The deputy had bloody gauze pressed to his hand.
"Good afternoon, gentlemen," she said, getting a hold of herself. She could be professional. She was a professional.
"Hey, Doc," the deputy said.
She glanced at the chart. His name was Gordon.
"It looks like you stuck your hand somewhere you shouldn't have, Gordon," Hannah said, making conversation and noticing that Ben said nothing.
"Just doing what the boss told me to," Gordon said, glancing at Ben.
Ben raised his brows. "I did not tell you to touch that glass."
"No, but you did tell me to look behind the board that was there to see if there was any graffiti sprayed on the back of the gazebo. How was I to know there was broken glass back there?"
"Sometimes our eyes tell us things if we use them," Ben said, a note of irony in his voice.
"That's true, Ben," Hannah said, thinking about how he hadn't recognized her.
She had been mulling that over, maybe not thinking about it directly, but realizing that she and Ben had had enough interactions when they were children that.
.. surely he would've recognized her? She hadn't changed that much. Marjorie had recognized her right away.
And even if he hadn't recognized her looks, surely when she said her name... anyway, she needed to let it go.
"Let me see that," she said after she snapped a pair of latex gloves on her hands and held her hand out for Gordon's hand.
If Ben had a reaction to her words, he didn't let on. And she wasn't going to rub it in. So he didn't recognize her—that was fine. Didn't remember her either—that was fine as well.

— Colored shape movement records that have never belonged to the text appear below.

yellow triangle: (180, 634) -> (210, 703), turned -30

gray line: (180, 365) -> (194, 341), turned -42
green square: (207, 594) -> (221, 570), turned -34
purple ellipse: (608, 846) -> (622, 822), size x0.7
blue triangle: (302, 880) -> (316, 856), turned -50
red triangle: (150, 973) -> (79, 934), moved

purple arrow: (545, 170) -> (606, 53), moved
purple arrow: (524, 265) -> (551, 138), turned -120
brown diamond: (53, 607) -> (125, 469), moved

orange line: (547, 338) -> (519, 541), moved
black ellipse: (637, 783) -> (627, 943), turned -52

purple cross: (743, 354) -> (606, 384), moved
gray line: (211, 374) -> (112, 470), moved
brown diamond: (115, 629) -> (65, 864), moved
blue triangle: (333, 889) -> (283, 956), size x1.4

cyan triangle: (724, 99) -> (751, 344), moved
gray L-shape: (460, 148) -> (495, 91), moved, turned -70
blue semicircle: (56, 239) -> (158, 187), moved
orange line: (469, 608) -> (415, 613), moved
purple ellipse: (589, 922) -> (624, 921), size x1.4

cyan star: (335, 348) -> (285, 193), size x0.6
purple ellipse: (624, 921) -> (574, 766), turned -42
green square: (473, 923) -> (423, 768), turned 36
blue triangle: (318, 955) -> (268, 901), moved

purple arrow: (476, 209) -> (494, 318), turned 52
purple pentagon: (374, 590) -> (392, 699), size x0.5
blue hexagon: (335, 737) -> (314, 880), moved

"Were you looking at the graffiti on the gazebo?" she asked casually as her eyes roved over the cut, figuring out exactly how she was going to stitch it. It seemed pretty straightforward, but it definitely was deep enough and big enough that it needed stitches.

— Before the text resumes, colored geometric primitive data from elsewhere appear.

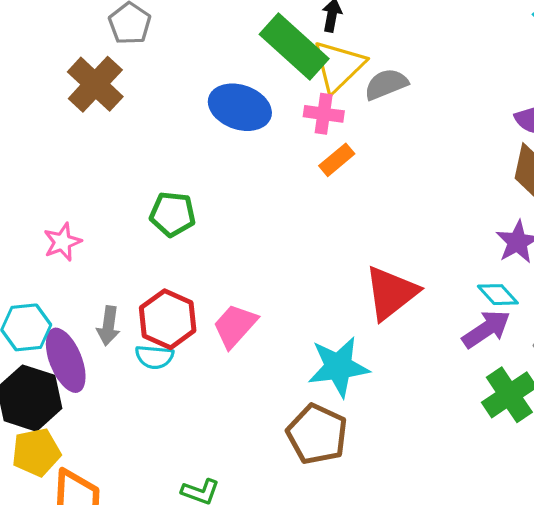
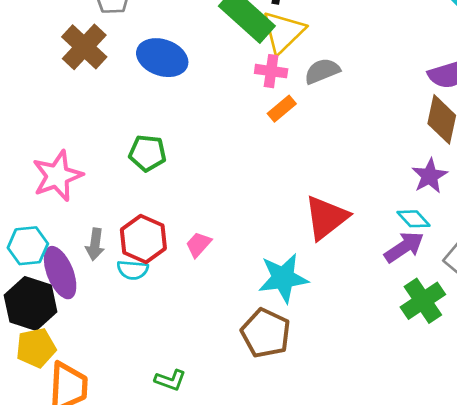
gray semicircle: (386, 84) -> (322, 71), moved
blue ellipse: (240, 107) -> (162, 58), moved
pink star: (62, 242) -> (57, 176), size x1.6
pink trapezoid: (235, 326) -> (198, 244), size x0.7

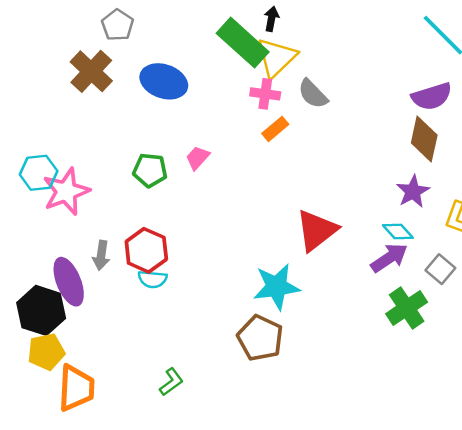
gray semicircle: (322, 71) -> (313, 94), turned -112
pink trapezoid: (198, 244) -> (198, 158), moved
cyan hexagon: (28, 246) -> (39, 173), moved
cyan semicircle: (133, 270) -> (153, 279), moved
green L-shape: (170, 380) -> (171, 382), turned -56

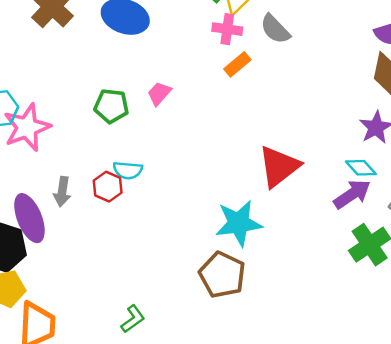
red hexagon: (146, 250) -> (108, 187), size x0.7
cyan semicircle: (153, 279) -> (128, 170), moved

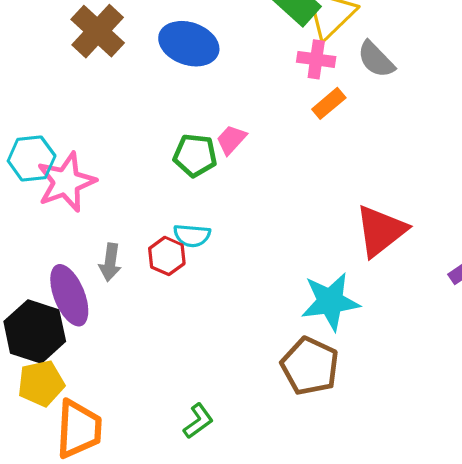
green pentagon: (111, 106) -> (195, 155), moved

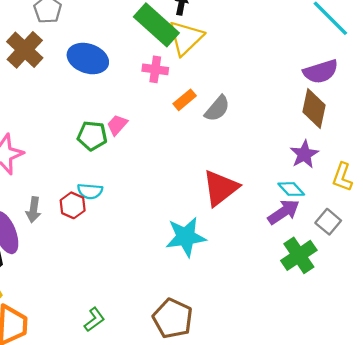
pink cross: (316, 59) -> (155, 69), moved
gray semicircle: (376, 59) -> (217, 109), moved, turned -96
brown pentagon: (310, 366) -> (173, 318), moved

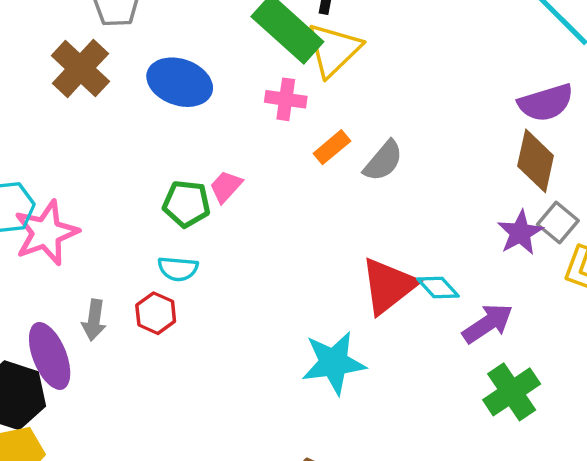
cyan diamond: (291, 189) -> (438, 288), moved
cyan semicircle: (90, 191) -> (178, 269), moved
gray square: (328, 222) -> (558, 222), moved

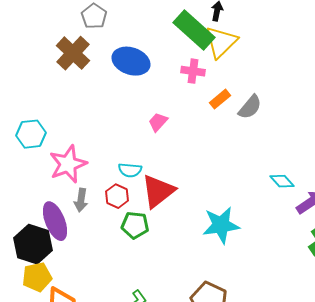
green pentagon: (186, 204) -> (135, 225), moved
pink star: (46, 233) -> (68, 164), moved
red triangle: (388, 286) -> (158, 191), moved

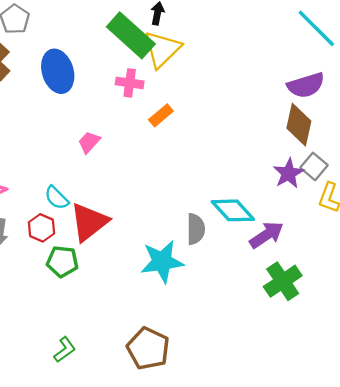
blue ellipse: (131, 61) -> (58, 71), turned 54
gray semicircle: (250, 107) -> (196, 229), moved, turned -40
cyan semicircle: (130, 170) -> (57, 198), turned 40
cyan diamond: (282, 181) -> (233, 210), size x1.5

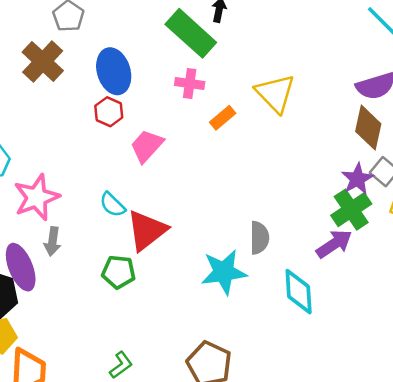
yellow triangle: (162, 49) -> (275, 93), moved, turned -30
pink trapezoid: (89, 142) -> (147, 146), size x1.4
cyan diamond: (233, 210) -> (299, 292), moved, turned 39
red hexagon: (41, 228) -> (109, 112), moved
green cross: (283, 281) -> (351, 210), moved

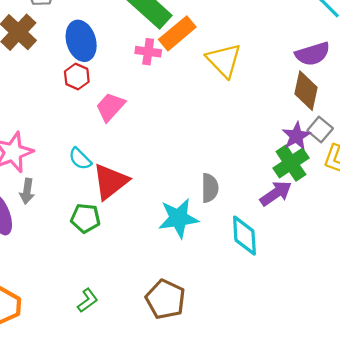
orange rectangle: (223, 118) -> (177, 33), moved, size x1.6

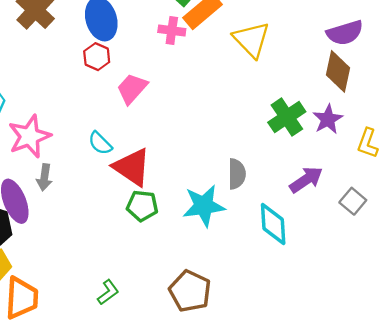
gray square: (320, 130) -> (353, 201), moved
green cross: (291, 163) -> (287, 117), moved
red triangle: (110, 181) -> (132, 167), turned -48
green pentagon: (85, 218) -> (142, 206), moved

"Yeah. Someone's been doing a rash of vandalism in town. Normally, we don't have to worry about it, do we, Boss?" Gordon said, glancing at Ben.
She took out her tools and began to stitch up Gordon’s hand.
She wasn't sure whether that was to bring him into the conversation or whether he was trying to get Ben to talk.
Whatever it was, Ben just shrugged his shoulder.
"Whoever it is is getting away with it. As soon as they stop getting away with it, it will end.
Once people see that we punish vandals, the vandalism will end.
It's just a matter of catching them." His eyes narrowed at Hannah, as though he were still considering her a suspect.